- **Records for the task**:

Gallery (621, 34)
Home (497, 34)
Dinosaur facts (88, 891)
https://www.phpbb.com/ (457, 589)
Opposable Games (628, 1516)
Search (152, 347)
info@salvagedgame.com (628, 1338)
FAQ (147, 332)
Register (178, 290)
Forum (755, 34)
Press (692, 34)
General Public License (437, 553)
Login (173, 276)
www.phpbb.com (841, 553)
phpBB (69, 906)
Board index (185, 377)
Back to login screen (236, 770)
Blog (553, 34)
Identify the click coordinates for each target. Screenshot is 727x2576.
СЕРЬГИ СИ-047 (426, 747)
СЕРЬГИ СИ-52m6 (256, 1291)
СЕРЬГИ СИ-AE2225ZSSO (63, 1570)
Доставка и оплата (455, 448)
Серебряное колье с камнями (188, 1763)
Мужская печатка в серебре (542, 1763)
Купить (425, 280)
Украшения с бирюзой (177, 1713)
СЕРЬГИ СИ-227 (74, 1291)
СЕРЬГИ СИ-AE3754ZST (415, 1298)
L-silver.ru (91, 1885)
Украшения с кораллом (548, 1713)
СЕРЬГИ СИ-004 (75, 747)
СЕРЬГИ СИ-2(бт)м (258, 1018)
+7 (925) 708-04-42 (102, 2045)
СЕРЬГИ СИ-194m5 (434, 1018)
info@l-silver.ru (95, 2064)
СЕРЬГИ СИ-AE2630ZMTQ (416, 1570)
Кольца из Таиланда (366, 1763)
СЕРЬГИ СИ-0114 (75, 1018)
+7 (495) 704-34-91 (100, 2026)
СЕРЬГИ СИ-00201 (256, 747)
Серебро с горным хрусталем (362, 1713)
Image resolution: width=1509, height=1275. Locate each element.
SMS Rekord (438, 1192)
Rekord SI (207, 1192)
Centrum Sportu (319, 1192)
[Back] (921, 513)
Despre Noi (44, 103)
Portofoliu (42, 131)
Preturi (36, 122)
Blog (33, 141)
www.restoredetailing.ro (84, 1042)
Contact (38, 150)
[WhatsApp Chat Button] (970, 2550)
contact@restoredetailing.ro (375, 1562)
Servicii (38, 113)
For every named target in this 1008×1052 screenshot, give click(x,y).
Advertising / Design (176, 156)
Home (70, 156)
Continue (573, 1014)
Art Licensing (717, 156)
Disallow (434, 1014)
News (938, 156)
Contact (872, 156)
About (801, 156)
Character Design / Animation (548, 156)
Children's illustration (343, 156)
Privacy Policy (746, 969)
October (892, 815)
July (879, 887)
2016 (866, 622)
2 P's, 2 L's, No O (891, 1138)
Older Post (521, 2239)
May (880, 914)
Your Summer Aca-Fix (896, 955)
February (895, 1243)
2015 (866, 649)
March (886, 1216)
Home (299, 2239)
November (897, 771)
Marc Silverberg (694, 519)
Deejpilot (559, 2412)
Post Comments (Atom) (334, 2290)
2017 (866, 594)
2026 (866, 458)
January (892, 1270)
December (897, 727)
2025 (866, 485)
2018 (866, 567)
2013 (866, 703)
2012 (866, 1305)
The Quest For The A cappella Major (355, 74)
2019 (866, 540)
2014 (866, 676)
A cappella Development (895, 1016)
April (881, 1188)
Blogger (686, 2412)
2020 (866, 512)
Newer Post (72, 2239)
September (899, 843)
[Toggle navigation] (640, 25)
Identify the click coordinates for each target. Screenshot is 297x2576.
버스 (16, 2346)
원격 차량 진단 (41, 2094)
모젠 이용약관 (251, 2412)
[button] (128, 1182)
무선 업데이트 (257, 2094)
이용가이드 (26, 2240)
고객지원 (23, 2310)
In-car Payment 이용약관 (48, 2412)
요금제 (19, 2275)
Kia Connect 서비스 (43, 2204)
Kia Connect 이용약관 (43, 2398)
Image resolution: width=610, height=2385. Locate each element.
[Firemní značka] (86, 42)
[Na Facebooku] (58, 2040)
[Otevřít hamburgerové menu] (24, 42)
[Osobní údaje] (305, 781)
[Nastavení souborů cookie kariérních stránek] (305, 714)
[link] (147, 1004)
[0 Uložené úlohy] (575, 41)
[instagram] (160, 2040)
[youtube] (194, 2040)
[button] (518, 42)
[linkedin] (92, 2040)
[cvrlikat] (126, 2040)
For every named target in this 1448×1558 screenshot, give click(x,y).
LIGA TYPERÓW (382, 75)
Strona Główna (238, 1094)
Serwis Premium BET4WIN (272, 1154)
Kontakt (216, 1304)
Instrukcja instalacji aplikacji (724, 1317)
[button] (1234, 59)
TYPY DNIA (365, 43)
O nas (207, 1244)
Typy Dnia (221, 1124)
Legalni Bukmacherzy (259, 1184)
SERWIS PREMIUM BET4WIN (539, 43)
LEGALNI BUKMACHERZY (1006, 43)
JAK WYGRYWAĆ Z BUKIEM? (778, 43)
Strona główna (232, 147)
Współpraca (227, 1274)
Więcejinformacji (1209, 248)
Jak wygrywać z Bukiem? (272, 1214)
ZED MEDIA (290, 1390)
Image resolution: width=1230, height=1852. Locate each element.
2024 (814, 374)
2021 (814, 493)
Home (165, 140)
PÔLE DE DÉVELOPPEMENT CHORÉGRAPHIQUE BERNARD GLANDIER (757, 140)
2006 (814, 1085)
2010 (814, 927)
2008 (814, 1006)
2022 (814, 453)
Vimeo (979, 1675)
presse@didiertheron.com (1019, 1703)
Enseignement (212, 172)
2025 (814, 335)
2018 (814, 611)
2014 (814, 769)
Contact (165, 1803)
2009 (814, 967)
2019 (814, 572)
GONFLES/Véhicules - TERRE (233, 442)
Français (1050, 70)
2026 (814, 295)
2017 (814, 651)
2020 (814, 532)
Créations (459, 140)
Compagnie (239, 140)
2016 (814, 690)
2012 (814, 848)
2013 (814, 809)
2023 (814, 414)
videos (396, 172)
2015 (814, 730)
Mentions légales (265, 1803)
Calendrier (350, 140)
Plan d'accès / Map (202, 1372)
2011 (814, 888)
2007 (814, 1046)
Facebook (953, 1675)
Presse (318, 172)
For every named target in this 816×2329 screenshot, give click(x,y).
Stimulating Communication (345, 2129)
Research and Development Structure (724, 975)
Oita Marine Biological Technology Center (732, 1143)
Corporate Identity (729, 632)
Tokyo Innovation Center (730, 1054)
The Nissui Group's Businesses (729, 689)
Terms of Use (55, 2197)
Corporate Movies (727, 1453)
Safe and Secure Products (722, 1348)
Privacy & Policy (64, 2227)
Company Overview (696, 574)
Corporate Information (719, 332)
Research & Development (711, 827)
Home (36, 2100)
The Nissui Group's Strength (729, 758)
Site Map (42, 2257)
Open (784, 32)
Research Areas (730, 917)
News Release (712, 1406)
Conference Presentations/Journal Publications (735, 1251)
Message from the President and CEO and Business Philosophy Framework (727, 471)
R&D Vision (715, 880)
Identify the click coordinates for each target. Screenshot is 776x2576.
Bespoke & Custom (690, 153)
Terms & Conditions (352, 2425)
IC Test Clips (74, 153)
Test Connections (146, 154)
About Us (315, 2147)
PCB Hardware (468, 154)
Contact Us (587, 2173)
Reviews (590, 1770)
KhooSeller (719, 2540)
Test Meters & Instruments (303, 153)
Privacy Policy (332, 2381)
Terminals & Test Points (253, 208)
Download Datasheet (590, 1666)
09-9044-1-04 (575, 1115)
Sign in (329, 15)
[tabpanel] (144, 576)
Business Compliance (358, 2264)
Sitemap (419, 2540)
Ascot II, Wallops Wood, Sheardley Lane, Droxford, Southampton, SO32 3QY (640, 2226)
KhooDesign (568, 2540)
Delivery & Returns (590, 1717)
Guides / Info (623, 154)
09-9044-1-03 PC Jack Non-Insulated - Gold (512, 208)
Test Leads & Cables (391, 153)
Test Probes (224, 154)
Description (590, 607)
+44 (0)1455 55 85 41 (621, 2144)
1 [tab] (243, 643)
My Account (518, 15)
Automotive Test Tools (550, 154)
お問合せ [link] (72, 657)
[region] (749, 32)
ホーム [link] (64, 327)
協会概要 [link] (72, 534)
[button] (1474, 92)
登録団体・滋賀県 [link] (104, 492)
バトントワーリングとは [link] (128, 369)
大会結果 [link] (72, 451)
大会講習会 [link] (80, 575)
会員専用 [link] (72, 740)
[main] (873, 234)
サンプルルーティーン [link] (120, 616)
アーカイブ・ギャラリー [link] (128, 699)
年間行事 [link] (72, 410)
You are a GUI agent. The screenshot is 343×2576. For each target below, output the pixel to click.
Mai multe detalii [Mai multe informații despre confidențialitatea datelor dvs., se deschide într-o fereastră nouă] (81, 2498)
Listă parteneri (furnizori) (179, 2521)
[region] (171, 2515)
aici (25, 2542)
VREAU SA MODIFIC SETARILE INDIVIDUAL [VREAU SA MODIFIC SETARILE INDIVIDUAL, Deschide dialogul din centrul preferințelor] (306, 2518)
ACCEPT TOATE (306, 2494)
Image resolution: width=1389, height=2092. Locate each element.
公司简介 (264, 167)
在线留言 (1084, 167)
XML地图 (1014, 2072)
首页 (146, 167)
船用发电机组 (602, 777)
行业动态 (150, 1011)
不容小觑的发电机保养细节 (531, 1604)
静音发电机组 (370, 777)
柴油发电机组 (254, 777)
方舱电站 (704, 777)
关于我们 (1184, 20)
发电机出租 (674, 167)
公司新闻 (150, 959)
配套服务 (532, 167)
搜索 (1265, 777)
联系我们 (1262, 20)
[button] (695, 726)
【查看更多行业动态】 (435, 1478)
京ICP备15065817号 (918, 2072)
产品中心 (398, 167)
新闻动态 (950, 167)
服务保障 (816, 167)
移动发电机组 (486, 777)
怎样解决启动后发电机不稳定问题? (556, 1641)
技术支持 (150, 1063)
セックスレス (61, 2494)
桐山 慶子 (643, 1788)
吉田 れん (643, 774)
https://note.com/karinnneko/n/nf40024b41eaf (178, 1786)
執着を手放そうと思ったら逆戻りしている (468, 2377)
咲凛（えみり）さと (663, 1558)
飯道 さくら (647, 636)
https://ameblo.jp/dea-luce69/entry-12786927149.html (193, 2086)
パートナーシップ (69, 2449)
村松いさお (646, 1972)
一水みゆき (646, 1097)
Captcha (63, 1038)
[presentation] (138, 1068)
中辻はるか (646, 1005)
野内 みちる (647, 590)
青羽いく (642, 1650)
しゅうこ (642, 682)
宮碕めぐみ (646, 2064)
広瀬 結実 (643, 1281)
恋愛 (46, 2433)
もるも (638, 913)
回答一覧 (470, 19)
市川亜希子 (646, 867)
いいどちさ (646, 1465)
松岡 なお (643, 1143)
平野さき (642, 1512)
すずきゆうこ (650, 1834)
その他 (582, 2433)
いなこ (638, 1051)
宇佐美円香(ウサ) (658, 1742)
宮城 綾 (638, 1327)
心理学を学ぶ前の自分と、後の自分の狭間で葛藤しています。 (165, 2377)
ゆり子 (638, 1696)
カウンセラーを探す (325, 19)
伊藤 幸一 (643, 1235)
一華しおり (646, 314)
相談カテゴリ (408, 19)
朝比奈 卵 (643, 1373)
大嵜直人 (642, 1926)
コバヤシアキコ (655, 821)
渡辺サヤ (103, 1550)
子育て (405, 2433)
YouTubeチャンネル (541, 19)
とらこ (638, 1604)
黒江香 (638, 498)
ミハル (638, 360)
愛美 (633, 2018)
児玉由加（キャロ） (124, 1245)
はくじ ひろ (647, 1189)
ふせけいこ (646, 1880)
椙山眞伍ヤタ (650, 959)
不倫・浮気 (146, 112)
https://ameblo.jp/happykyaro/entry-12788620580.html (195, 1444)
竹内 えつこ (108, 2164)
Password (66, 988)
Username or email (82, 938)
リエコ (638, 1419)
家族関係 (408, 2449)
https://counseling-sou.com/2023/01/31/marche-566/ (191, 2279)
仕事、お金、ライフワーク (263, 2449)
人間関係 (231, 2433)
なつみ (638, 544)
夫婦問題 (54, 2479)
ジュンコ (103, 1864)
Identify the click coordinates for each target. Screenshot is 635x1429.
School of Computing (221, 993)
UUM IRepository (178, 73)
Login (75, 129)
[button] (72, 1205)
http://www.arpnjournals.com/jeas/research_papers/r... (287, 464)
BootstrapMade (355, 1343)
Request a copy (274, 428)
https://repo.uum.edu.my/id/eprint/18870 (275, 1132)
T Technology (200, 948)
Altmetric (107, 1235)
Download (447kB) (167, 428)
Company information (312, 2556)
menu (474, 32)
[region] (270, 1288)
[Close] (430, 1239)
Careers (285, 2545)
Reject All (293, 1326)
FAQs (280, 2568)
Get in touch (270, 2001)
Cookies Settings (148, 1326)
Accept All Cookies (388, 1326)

- **Task**: In the entries above, find the line with "2016 (814, 690)" and the line with "Guides / Info (623, 154)", then set down exactly those two and every line between them, nothing else.

- **Solution for this exercise**:
2016 (814, 690)
2012 (814, 848)
2013 (814, 809)
2023 (814, 414)
videos (396, 172)
2015 (814, 730)
Mentions légales (265, 1803)
Calendrier (350, 140)
Plan d'accès / Map (202, 1372)
2011 (814, 888)
2007 (814, 1046)
Facebook (953, 1675)
Presse (318, 172)
For every named target in this 816×2329 screenshot, give click(x,y).
Stimulating Communication (345, 2129)
Research and Development Structure (724, 975)
Oita Marine Biological Technology Center (732, 1143)
Corporate Identity (729, 632)
Tokyo Innovation Center (730, 1054)
The Nissui Group's Businesses (729, 689)
Terms of Use (55, 2197)
Corporate Movies (727, 1453)
Safe and Secure Products (722, 1348)
Privacy & Policy (64, 2227)
Company Overview (696, 574)
Corporate Information (719, 332)
Research & Development (711, 827)
Home (36, 2100)
The Nissui Group's Strength (729, 758)
Site Map (42, 2257)
Open (784, 32)
Research Areas (730, 917)
News Release (712, 1406)
Conference Presentations/Journal Publications (735, 1251)
Message from the President and CEO and Business Philosophy Framework (727, 471)
R&D Vision (715, 880)
Identify the click coordinates for each target. Screenshot is 776x2576.
Bespoke & Custom (690, 153)
Terms & Conditions (352, 2425)
IC Test Clips (74, 153)
Test Connections (146, 154)
About Us (315, 2147)
PCB Hardware (468, 154)
Contact Us (587, 2173)
Reviews (590, 1770)
KhooSeller (719, 2540)
Test Meters & Instruments (303, 153)
Privacy Policy (332, 2381)
Terminals & Test Points (253, 208)
Download Datasheet (590, 1666)
09-9044-1-04 (575, 1115)
Sign in (329, 15)
[tabpanel] (144, 576)
Business Compliance (358, 2264)
Sitemap (419, 2540)
Ascot II, Wallops Wood, Sheardley Lane, Droxford, Southampton, SO32 3QY (640, 2226)
KhooDesign (568, 2540)
Delivery & Returns (590, 1717)
Guides / Info (623, 154)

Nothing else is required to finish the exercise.